╔══
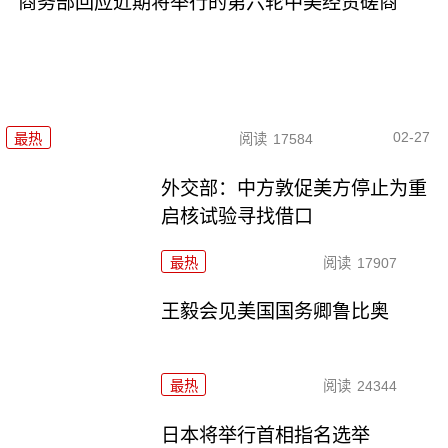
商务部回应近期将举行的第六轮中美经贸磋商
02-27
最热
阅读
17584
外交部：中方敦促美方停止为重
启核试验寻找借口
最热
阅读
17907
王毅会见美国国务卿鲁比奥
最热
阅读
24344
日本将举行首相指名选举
╚══
╔══
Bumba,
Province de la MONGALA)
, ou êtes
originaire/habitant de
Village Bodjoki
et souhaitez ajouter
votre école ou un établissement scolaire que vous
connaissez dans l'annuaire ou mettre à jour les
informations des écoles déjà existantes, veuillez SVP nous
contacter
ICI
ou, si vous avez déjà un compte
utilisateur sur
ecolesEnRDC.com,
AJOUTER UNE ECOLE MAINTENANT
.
╚══
╔══
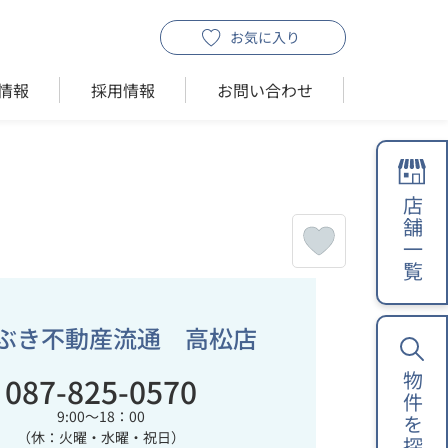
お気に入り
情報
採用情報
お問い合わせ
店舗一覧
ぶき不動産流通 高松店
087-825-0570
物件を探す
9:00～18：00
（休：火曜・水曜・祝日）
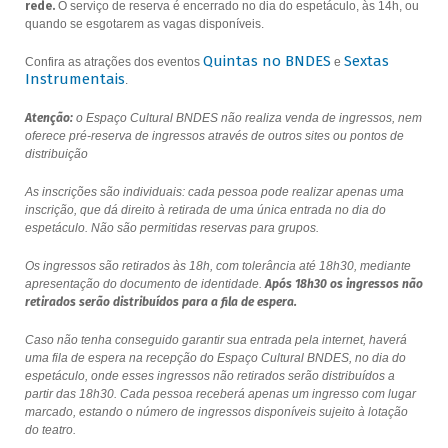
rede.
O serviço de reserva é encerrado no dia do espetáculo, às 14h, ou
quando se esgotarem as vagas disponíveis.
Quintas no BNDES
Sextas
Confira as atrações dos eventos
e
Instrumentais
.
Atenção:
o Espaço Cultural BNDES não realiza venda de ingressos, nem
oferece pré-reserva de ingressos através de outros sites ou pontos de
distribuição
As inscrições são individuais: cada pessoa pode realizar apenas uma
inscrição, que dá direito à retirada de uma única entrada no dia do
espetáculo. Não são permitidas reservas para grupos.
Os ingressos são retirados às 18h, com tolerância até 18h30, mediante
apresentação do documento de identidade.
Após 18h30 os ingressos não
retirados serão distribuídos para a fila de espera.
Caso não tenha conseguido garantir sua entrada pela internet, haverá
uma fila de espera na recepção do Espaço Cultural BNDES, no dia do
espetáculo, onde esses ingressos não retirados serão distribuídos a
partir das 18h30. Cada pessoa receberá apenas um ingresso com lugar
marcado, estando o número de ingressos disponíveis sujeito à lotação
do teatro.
╚══
- _ASSIGNMENT_
The string "retirados" marks the lines to copy; report each of them from the data above.

- _RESULT OF THIS EXERCISE_
Os ingressos são retirados às 18h, com tolerância até 18h30, mediante
retirados serão distribuídos para a fila de espera.
espetáculo, onde esses ingressos não retirados serão distribuídos a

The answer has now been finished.